The constant term in the variance equation is \(\hat{\omega}=0.6601\). It is the baseline component of conditional variance, although in a GARCH model the current variance is mostly determined by past shocks and past variance.
The ARCH coefficient is \(\hat{\alpha}_1=0.1073\). This means yesterday’s squared return shock has a clear effect on today’s volatility. The GARCH coefficient is \(\hat{\beta}_1=0.8375\), which is much larger than the ARCH coefficient. Therefore, volatility is highly persistent: once conditional volatility becomes high, it tends to remain high for several trading days.
The persistence measure is
\[\begin{equation} \hat{\alpha}_1+\hat{\beta}_1 = 0.9448. \end{equation}\]
Since this number is below 1, the conditional variance is mean reverting.

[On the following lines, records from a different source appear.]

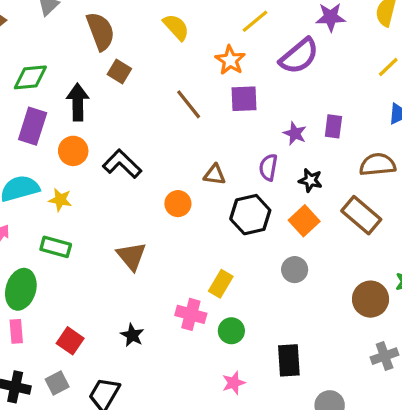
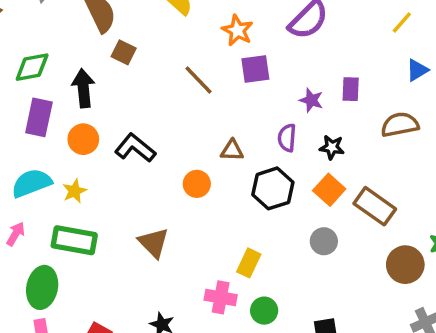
yellow star: (60, 200) -> (75, 191), turned -30
brown rectangle: (361, 215) -> (375, 206), moved
green rectangle: (56, 247) -> (74, 240), size x1.4

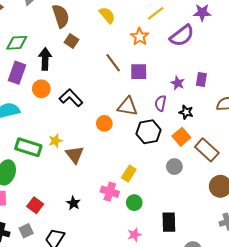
purple square: (255, 69) -> (139, 72), moved
brown triangle: (232, 150) -> (127, 107), size x1.5
yellow star: (75, 191) -> (55, 141), moved

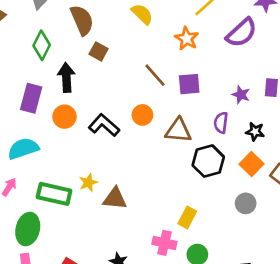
green diamond: (17, 43) -> (42, 45), moved, turned -55
orange circle: (104, 123) -> (142, 115), moved
brown triangle: (75, 155) -> (115, 199), turned -42

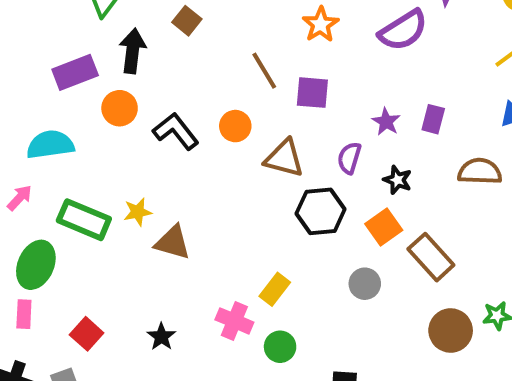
purple rectangle: (31, 98) -> (75, 72), turned 44

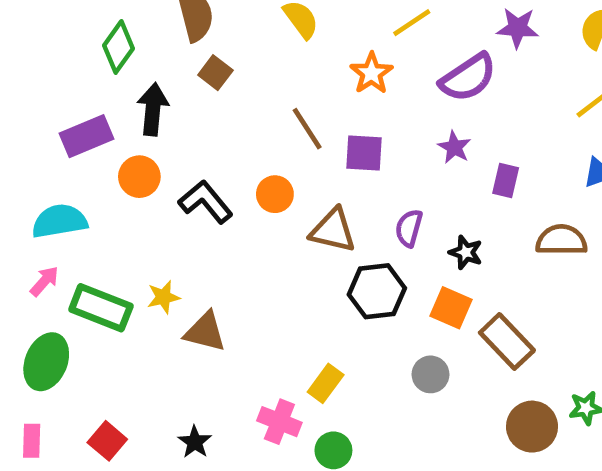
purple star: (386, 122) -> (454, 147), moved
pink arrow: (19, 198) -> (44, 281), moved
orange square: (384, 227) -> (451, 308), turned -30
pink rectangle: (24, 314) -> (32, 441), moved

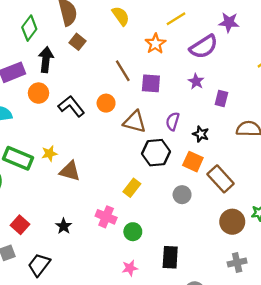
yellow rectangle: (326, 383) -> (132, 188), moved

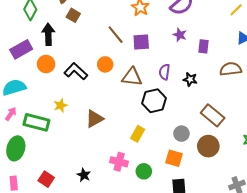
yellow star: (49, 153) -> (60, 105), moved
orange square: (193, 162) -> (174, 158), moved
brown triangle: (70, 171) -> (94, 119), moved, turned -36
brown circle: (232, 222) -> (208, 146), moved

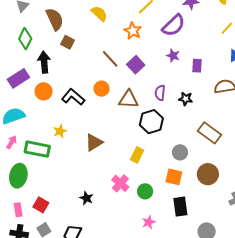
purple square: (141, 42) -> (136, 65), turned -36
brown circle: (208, 146) -> (208, 174), moved
pink cross: (119, 162) -> (120, 183), turned 30
red square: (46, 179) -> (41, 205), moved

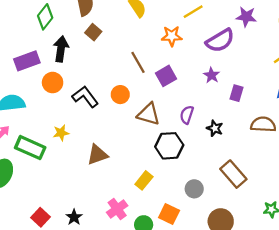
orange star: (133, 31) -> (172, 36), turned 30
orange square: (174, 177) -> (169, 214), moved
red square: (41, 205) -> (41, 217), moved

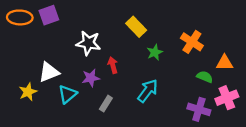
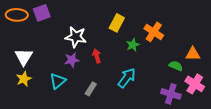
yellow rectangle: (136, 27) -> (117, 23), turned 72
orange cross: (192, 42) -> (154, 32), moved
white triangle: (49, 72) -> (24, 57), moved, turned -36
purple star: (91, 78) -> (72, 60), moved
pink cross: (227, 98) -> (195, 84), turned -36

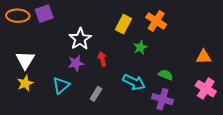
orange cross: (154, 32) -> (156, 21), moved
white star: (76, 37) -> (80, 39), turned 30
green semicircle: (176, 66) -> (166, 75), moved
cyan arrow: (127, 78) -> (134, 82), turned 80
purple cross: (171, 94) -> (162, 99), moved

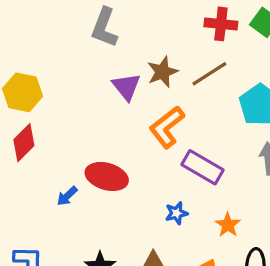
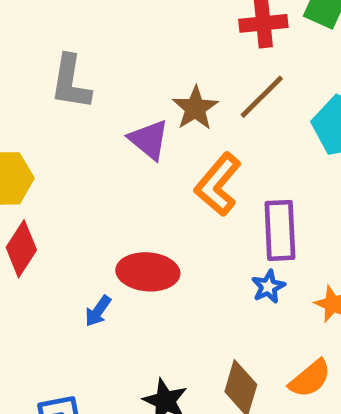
gray L-shape: (104, 28) -> (71, 82), moved
purple rectangle: (202, 167) -> (280, 230), turned 69
blue star: (176, 213) -> (268, 287), moved

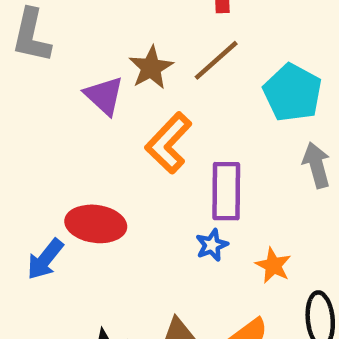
blue arrow: (98, 311) -> (45, 259), size x1.4

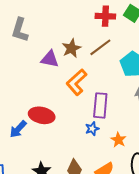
purple triangle: (104, 96) -> (50, 59), turned -36

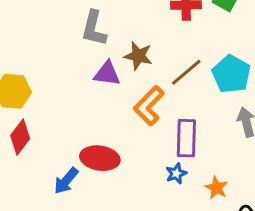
gray L-shape: (20, 30) -> (94, 28), moved
brown line: (100, 47) -> (186, 72), moved
brown star: (71, 48) -> (138, 56), turned -30

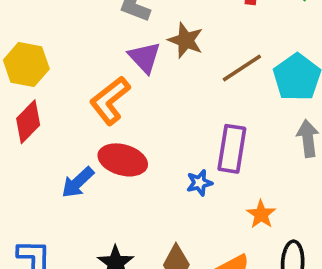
purple triangle: (107, 74) -> (145, 57), turned 32
orange L-shape: (149, 106) -> (110, 100), moved
blue star: (176, 173) -> (199, 183), moved

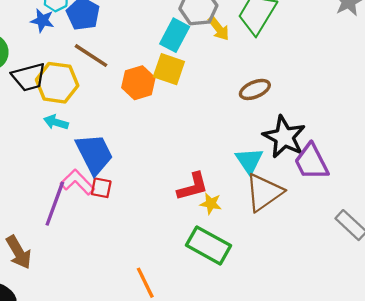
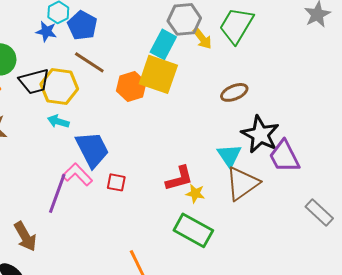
yellow square: (169, 69) -> (158, 74), size x1.4
red square: (101, 188) -> (116, 182), moved

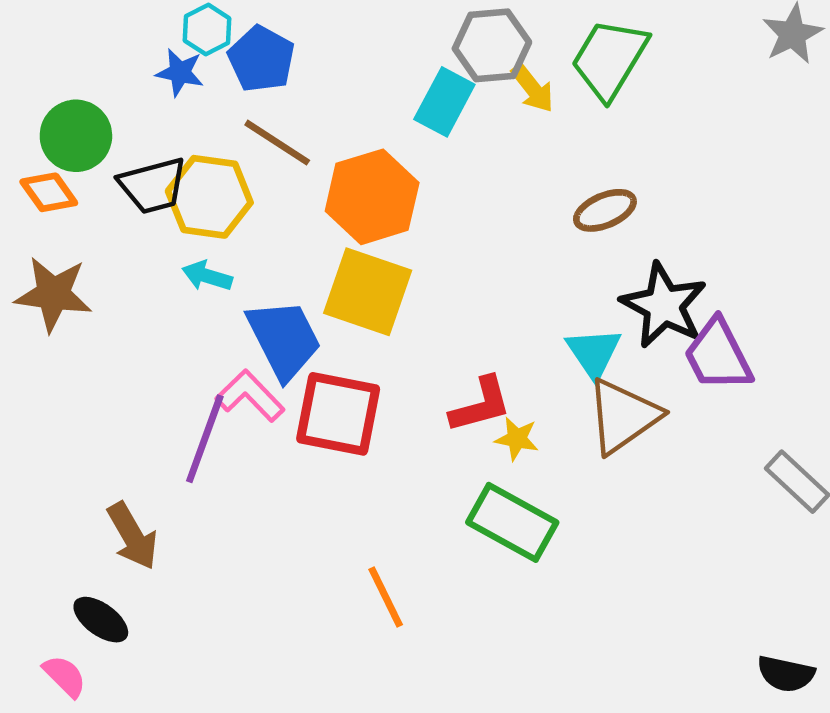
yellow square: (158, 74) -> (368, 292), moved
orange hexagon: (131, 86) -> (372, 197), size x1.4
red square: (116, 182) -> (338, 414), size x2.0

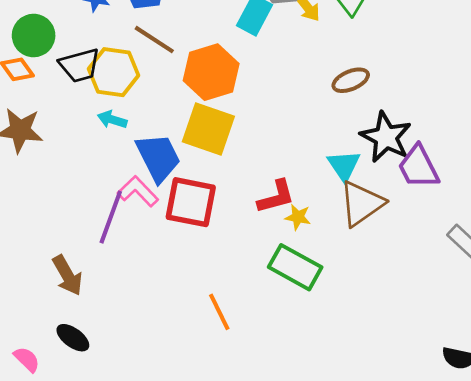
black ellipse: (101, 620) -> (73, 338), moved

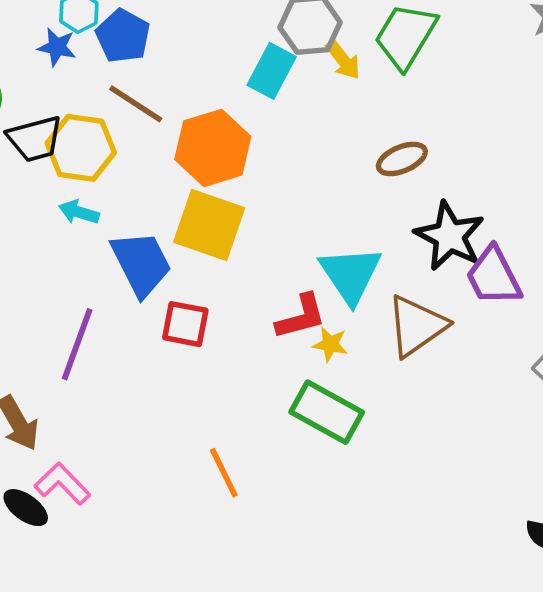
cyan triangle: (344, 166) -> (350, 275), moved, size x1.4
pink L-shape: (138, 191) -> (62, 484), moved
red square: (191, 202) -> (185, 324), size x0.7

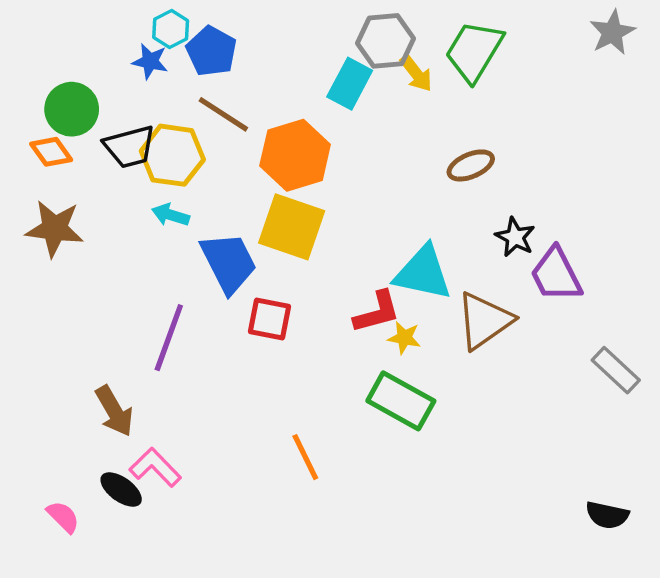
black star: (450, 236) -> (515, 237), size x0.6
cyan triangle: (350, 275) -> (423, 273), turned -44

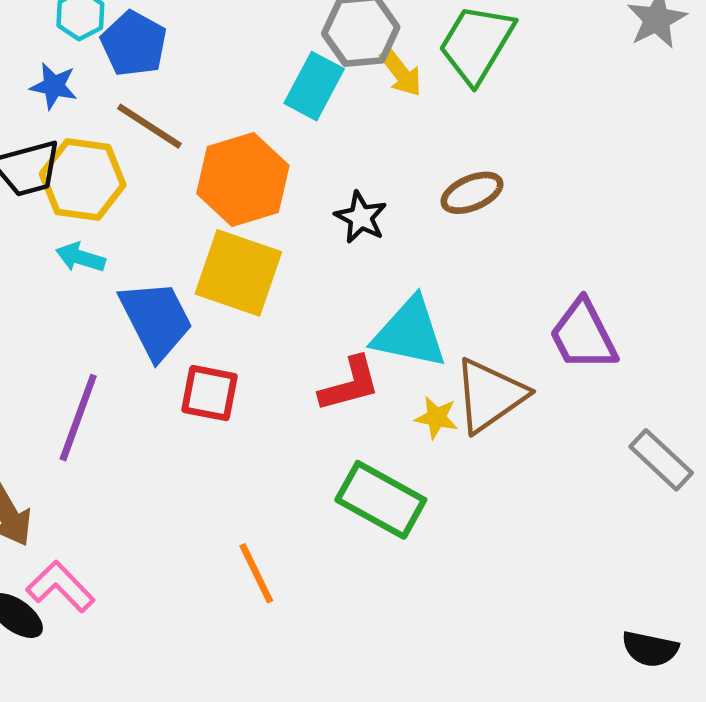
blue star: (150, 61) -> (54, 86), moved
black star: (515, 237) -> (361, 217), moved
yellow star: (404, 338) -> (436, 418), moved

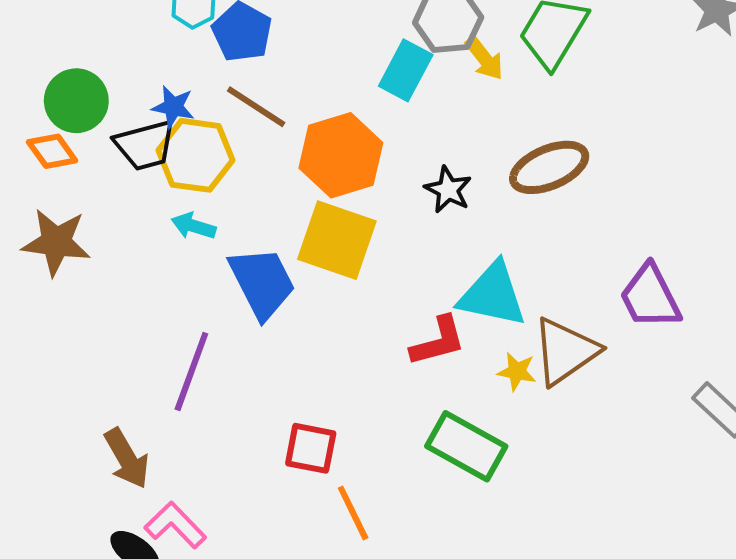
blue star: (54, 86) -> (173, 107), moved
brown ellipse: (472, 193) -> (549, 167), size x1.4
red square: (209, 393) -> (311, 448), moved

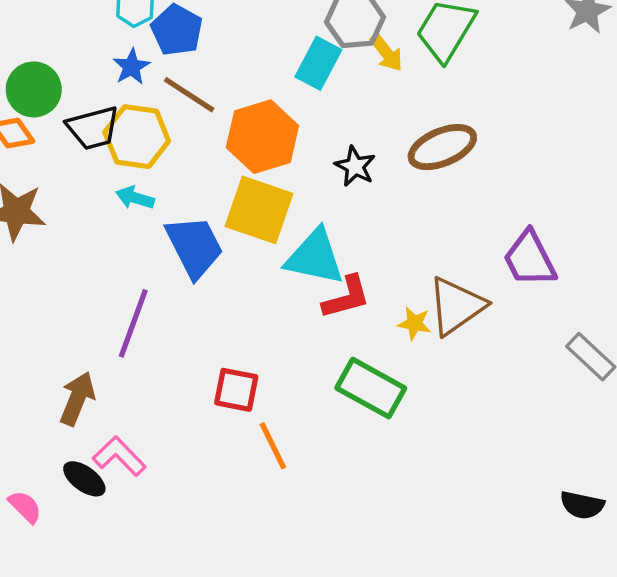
blue star: (173, 107) -> (131, 67), moved, turned 30
cyan triangle: (493, 295) -> (315, 257), moved
brown arrow: (127, 458) -> (77, 399), turned -128

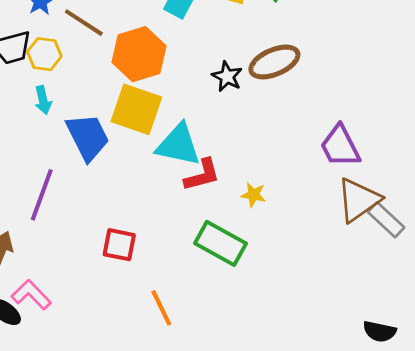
yellow hexagon: (137, 137) -> (44, 54), size x0.7
black star: (355, 166) -> (227, 76), moved
cyan arrow: (135, 198) -> (43, 100), turned -120
brown triangle: (456, 306) -> (359, 200), moved
orange line: (273, 446) -> (161, 308), moved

However, it is close to 1, so the mean reversion is slow. The estimated long-run variance is
\[\begin{equation} \frac{\hat{\omega}}{1-\hat{\alpha}_1-\hat{\beta}_1} = 11.9575, \end{equation}\]
which corresponds to a long-run daily volatility of about 3.458 percent. The volatility half-life is approximately 12.21 trading days, so a volatility shock loses half of its impact after roughly two and a half trading weeks.
The return plot shows volatility clustering: large positive or negative returns tend to occur in groups rather than being evenly spread across the sample. The GARCH estimates are consistent with that visual evidence, because \(\hat{\beta}_1\) is large and \(\hat{\alpha}_1+\hat{\beta}_1\) is close to 1.